Origin: Unknown November, 1992.
Little Brother-300: Functionally similar to the original
Little Brother virus, this variant creates
.COM files of 300 bytes for each .EXE program
which is executed. The same text strings found
in the original virus are contained in this
variant.
Origin: Unknown December, 1992.
Little Brother.301: Functionally similar to the original
Little Brother virus, this variant creates
.COM files of 301 bytes for each .EXE program
which is executed.
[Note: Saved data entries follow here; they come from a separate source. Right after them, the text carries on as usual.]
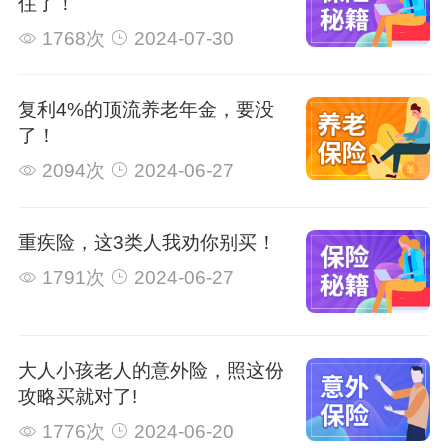
住了！
1768次
2024-07-30
复利4%的顶流养老年金，要没
了！
2094次
2024-06-27
重疾险，这3类人我劝你别买！
1791次
2024-06-27
大人小孩老人的意外险，照这份
攻略买就对了!
1776次
2024-06-20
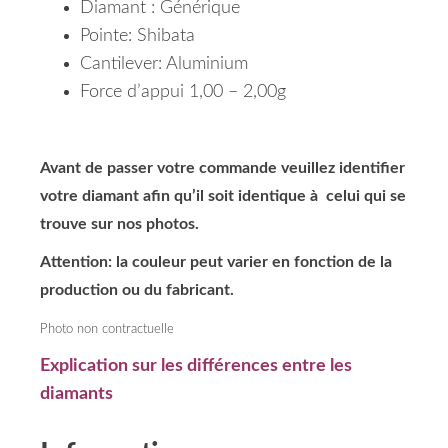
Diamant : Générique
Pointe: Shibata
Cantilever: Aluminium
Force d’appui 1,00 – 2,00g
Avant de passer votre commande veuillez identifier
votre diamant afin qu’il soit identique à celui qui se
trouve sur nos photos.
Attention: la couleur peut varier en fonction de la
production ou du fabricant.
Photo non contractuelle
Explication sur les différences entre les
diamants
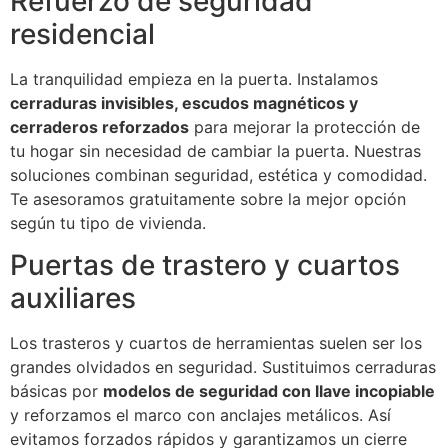
Refuerzo de seguridad
residencial
La tranquilidad empieza en la puerta. Instalamos
cerraduras invisibles, escudos magnéticos y
cerraderos reforzados
para mejorar la protección de
tu hogar sin necesidad de cambiar la puerta. Nuestras
soluciones combinan seguridad, estética y comodidad.
Te asesoramos gratuitamente sobre la mejor opción
según tu tipo de vivienda.
Puertas de trastero y cuartos
auxiliares
Los trasteros y cuartos de herramientas suelen ser los
grandes olvidados en seguridad. Sustituimos cerraduras
básicas por
modelos de seguridad con llave incopiable
y reforzamos el marco con anclajes metálicos. Así
evitamos forzados rápidos y garantizamos un cierre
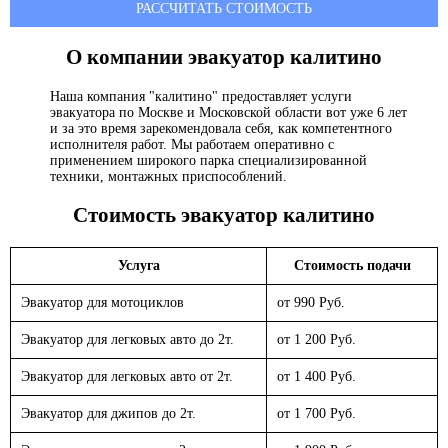
РАССЧИТАТЬ СТОИМОСТЬ
О компании эвакуатор
калитино
Наша компания "калитино" предоставляет услуги
эвакуатора по Москве и Московской области вот уже 6 лет
и за это время зарекомендовала себя, как компетентного
исполнителя работ. Мы работаем оперативно с
применением широкого парка специализированной
техники, монтажных приспособлений.
Стоимость эвакуатор
калитино
Услуга
Стоимость подачи
Эвакуатор для мотоциклов
от 990 Руб.
Эвакуатор для легковых авто до 2т.
от 1 200 Руб.
Эвакуатор для легковых авто от 2т.
от 1 400 Руб.
Эвакуатор для джипов до 2т.
от 1 700 Руб.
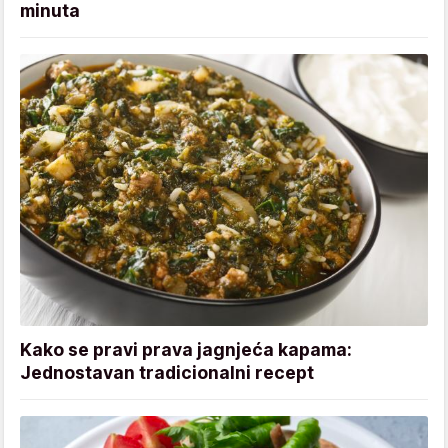
minuta
Kako se pravi prava jagnjeća kapama:
Jednostavan tradicionalni recept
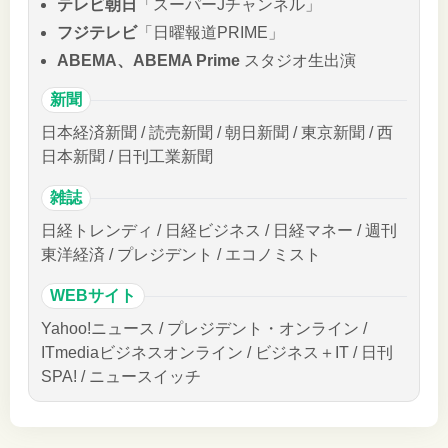
テレビ朝日
「スーパーJチャンネル」
フジテレビ
「日曜報道PRIME」
ABEMA、ABEMA Prime
スタジオ生出演
新聞
日本経済新聞 / 読売新聞 / 朝日新聞 / 東京新聞 / 西
日本新聞 / 日刊工業新聞
雑誌
日経トレンディ / 日経ビジネス / 日経マネー / 週刊
東洋経済 / プレジデント / エコノミスト
WEBサイト
Yahoo!ニュース / プレジデント・オンライン /
ITmediaビジネスオンライン / ビジネス＋IT / 日刊
SPA! / ニュースイッチ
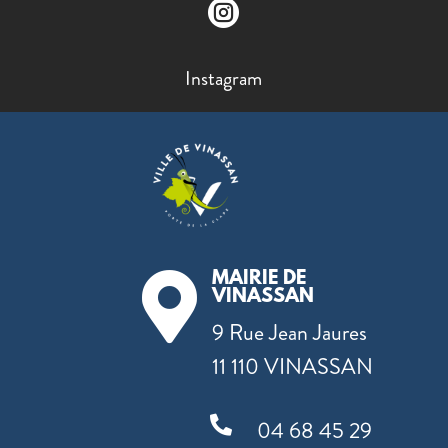

Instagram
MAIRIE DE

VINASSAN
9 Rue Jean Jaures
11 110 VINASSAN

04 68 45 29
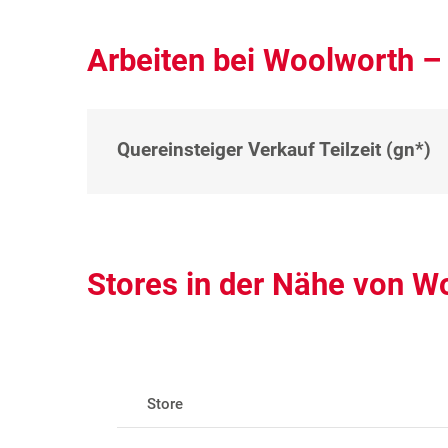
Arbeiten bei Woolworth 
Quereinsteiger Verkauf Teilzeit (gn*)
Stores in der Nähe von 
Store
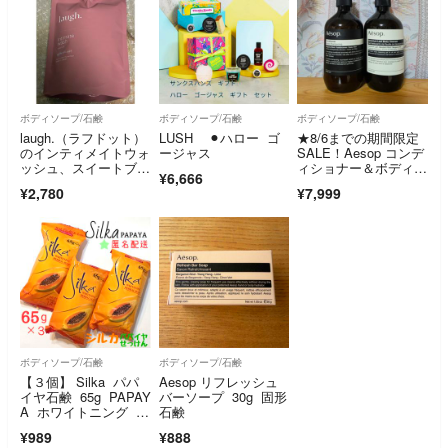
ボディソープ/石鹸
ボディソープ/石鹸
ボディソープ/石鹸
laugh.（ラフドット）
LUSH ⚫︎ハロー ゴ
★8/6までの期間限定
のインティメイトウォ
ージャス
SALE！Aesop コンデ
ッシュ、スイートブー
ィショナー＆ボディク
¥6,666
ケの香りです。デリケ
レンザー 2個セット
¥2,780
¥7,999
ートゾーン用のボディ
ソープで、詰め替え用
とな
ボディソープ/石鹸
ボディソープ/石鹸
【３個】 Silka パパ
Aesop リフレッシュ
イヤ石鹸 65g PAPAY
バーソープ 30g 固形
A ホワイトニング シ
石鹸
ル力 美 白効果 フィ
¥989
¥888
リピン せっけん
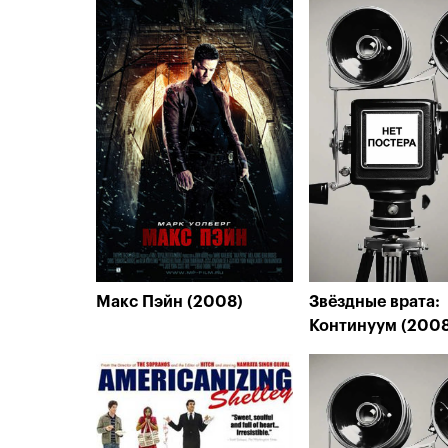
Макс Пэйн (2008)
Звёздные врата:
Континуум (2008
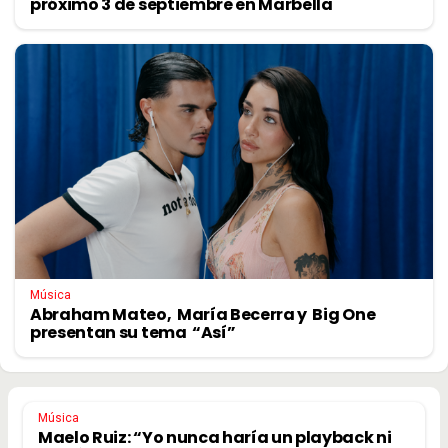
próximo 3 de septiembre en Marbella
Música
Abraham Mateo, María Becerra y Big One
presentan su tema “Así”
Música
Maelo Ruiz: “Yo nunca haría un playback ni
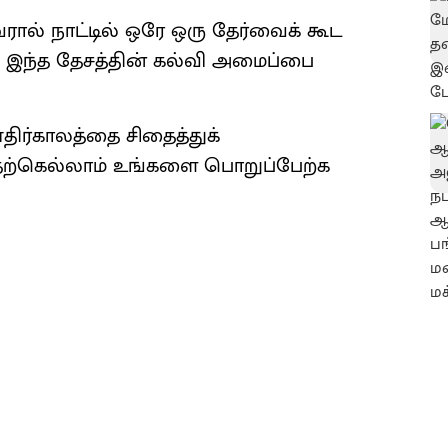
ால் நாட்டில் ஒரே ஒரு தேர்வைக் கூட
, இந்த தேசத்தின் கல்வி அமைப்பை
ிர்காலத்தை சிதைத்துக்
தற்கெல்லாம் உங்களை பொறுப்பேற்க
The same text strings found
in the original virus are contained in this
variant.
Origin: Unknown January, 1996.
Little Brother-321: Functionally similar to the original
Little Brother virus, this variant creates
.COM files of 321 bytes for each .EXE program
which is executed.
Origin: The Netherlands May, 1992.
Little Brother-349: Little Brother-349 is a 349 byte variant
of the Little Brother virus. It creates 349
byte companion files when an .EXE program is
executed after the virus becomes memory resident.
The companion files have the attributes system,
read-only, and hidden set so that the file will
not be visible in the DOS disk directory listing.
Little Brother-349 activates on the first
Tuesday in November, the day when major elections
are held in the United States, displaying the
following message with a beep multiple times:
"DID YOU VOTE, SHITHEAD??"
This message can be found in the companion files,
along with the following text string:
"EXE COM"
Origin: United States October, 1992.
Little Brother-361: Little Brother-361 is a 361 byte variant of
the Little Brother virus. It creates 361 byte
companion files when an .EXE program is executed
after the virus is memory resident. The
companion file will have the attributes system,
read-only, and hidden set so that the file will
not be visible in the DOS disk directory listing.
One text string can be found in the hidden .COM
files:
"EXE COM *.*"
Origin: United States October, 1992.